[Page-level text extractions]
[Start of section]
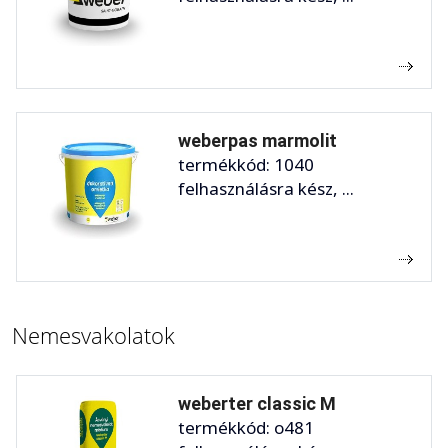
weberpas marmolit
termékkód: 1040
felhasználásra kész, ...
Nemesvakolatok
weberter classic M
termékkód: o481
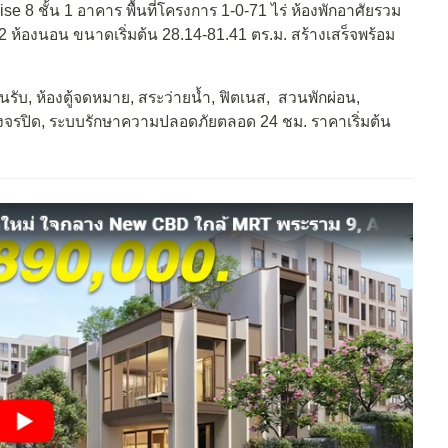
e 8 ชั้น 1 อาคาร พื้นที่โครงการ 1-0-71 ไร่ ห้องพักอาศัยรวม
 2 ห้องนอน ขนาดเริ่มต้น 28.14-81.41 ตร.ม. สร้างเสร็จพร้อม
บ, ห้องตู้จดหมาย, สระว่ายน้ำ, ฟิตเนส, สวนพักผ่อน,
งจรปิด, ระบบรักษาความปลอดภัยตลอด 24 ชม. ราคาเริ่มต้น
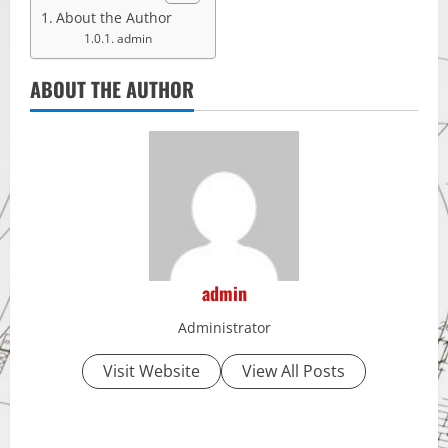
About the Author
admin
ABOUT THE AUTHOR
admin
Administrator
Visit Website
View All Posts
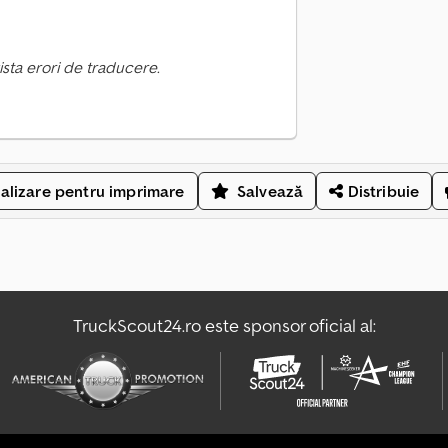
ista erori de traducere.
alizare pentru imprimare
Salvează
Distribuie
TruckScout24.ro este sponsor oficial al:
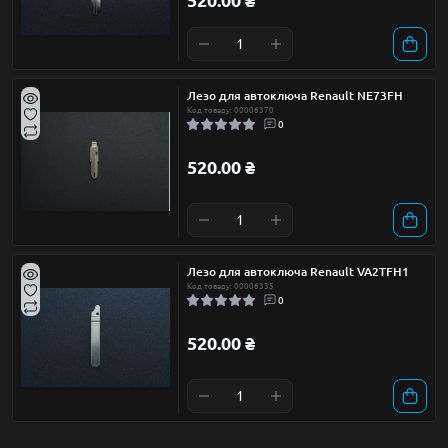
520.00 ₴
Лезо для автоключа Renault NE73FH
Код товару: 00006370
0
520.00 ₴
Лезо для автоключа Renault VA2TFH1
Код товару: 00006335
0
520.00 ₴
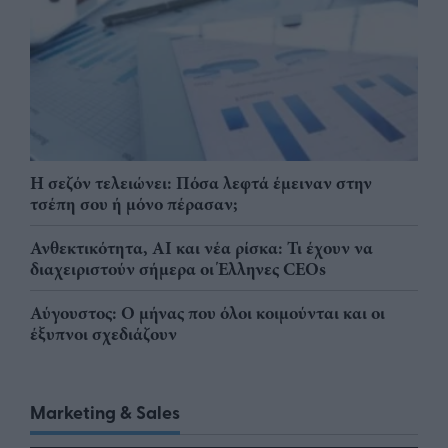
Η σεζόν τελειώνει: Πόσα λεφτά έμειναν στην
τσέπη σου ή μόνο πέρασαν;
Ανθεκτικότητα, AI και νέα ρίσκα: Τι έχουν να
διαχειριστούν σήμερα οι Έλληνες CEOs
Αύγουστος: Ο μήνας που όλοι κοιμούνται και οι
έξυπνοι σχεδιάζουν
Marketing & Sales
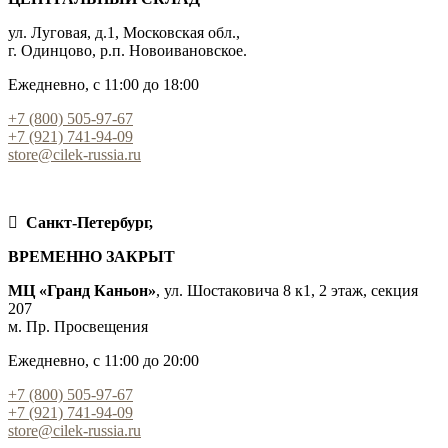
ул. Луговая, д.1, Московская обл.,
г. Одинцово, р.п. Новоивановское.
Ежедневно, с 11:00 до 18:00
+7 (800) 505-97-67
+7 (921) 741-94-09
store@cilek-russia.ru
Санкт-Петербург,
ВРЕМЕННО ЗАКРЫТ
МЦ «Гранд Каньон»
, ул. Шостаковича 8 к1, 2 этаж, секция
207
м. Пр. Просвещения
Ежедневно, с 11:00 до 20:00
+7 (800) 505-97-67
+7 (921) 741-94-09
store@cilek-russia.ru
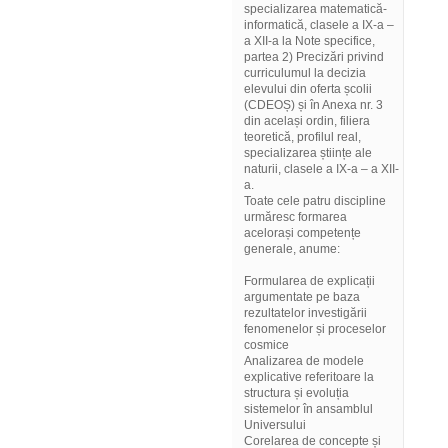
specializarea matematică-
informatică, clasele a IX-a –
a XII-a la Note specifice,
partea 2) Precizări privind
curriculumul la decizia
elevului din oferta școlii
(CDEOȘ) și în Anexa nr. 3
din același ordin, filiera
teoretică, profilul real,
specializarea științe ale
naturii, clasele a IX-a – a XII-
a.
Toate cele patru discipline
urmăresc formarea
acelorași competențe
generale, anume:
Formularea de explicații
argumentate pe baza
rezultatelor investigării
fenomenelor și proceselor
cosmice
Analizarea de modele
explicative referitoare la
structura și evoluția
sistemelor în ansamblul
Universului
Corelarea de concepte și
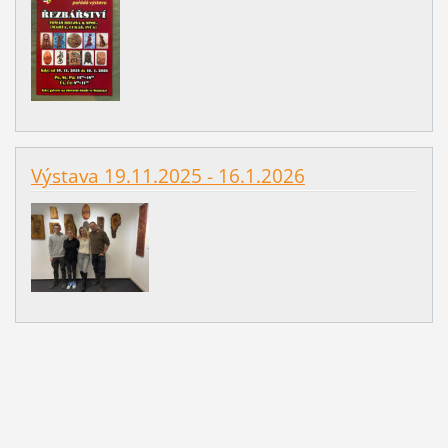
Výstava 19.11.2025 - 16.1.2026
[End of section]
WHAT YOU NEED TO DO: All lines from the start of the entries through the one with "г. Одинцово, р.п. Новоивановское." are to be output exactly; omit the pictures.

RESPONSE TO THE TASK:
weberpas marmolit
termékkód: 1040
felhasználásra kész, ...
Nemesvakolatok
weberter classic M
termékkód: o481
e 8 ชั้น 1 อาคาร พื้นที่โครงการ 1-0-71 ไร่ ห้องพักอาศัยรวม
 2 ห้องนอน ขนาดเริ่มต้น 28.14-81.41 ตร.ม. สร้างเสร็จพร้อม
บ, ห้องตู้จดหมาย, สระว่ายน้ำ, ฟิตเนส, สวนพักผ่อน,
งจรปิด, ระบบรักษาความปลอดภัยตลอด 24 ชม. ราคาเริ่มต้น
About the Author
admin
ABOUT THE AUTHOR
admin
Administrator
Visit Website
View All Posts
ista erori de traducere.
alizare pentru imprimare
Salvează
Distribuie
TruckScout24.ro este sponsor oficial al:
520.00 ₴
Лезо для автоключа Renault NE73FH
Код товару: 00006370
0
520.00 ₴
Лезо для автоключа Renault VA2TFH1
Код товару: 00006335
0
520.00 ₴
Η σεζόν τελειώνει: Πόσα λεφτά έμειναν στην
τσέπη σου ή μόνο πέρασαν;
Ανθεκτικότητα, AI και νέα ρίσκα: Τι έχουν να
διαχειριστούν σήμερα οι Έλληνες CEOs
Αύγουστος: Ο μήνας που όλοι κοιμούνται και οι
έξυπνοι σχεδιάζουν
Marketing & Sales
ул. Луговая, д.1, Московская обл.,
г. Одинцово, р.п. Новоивановское.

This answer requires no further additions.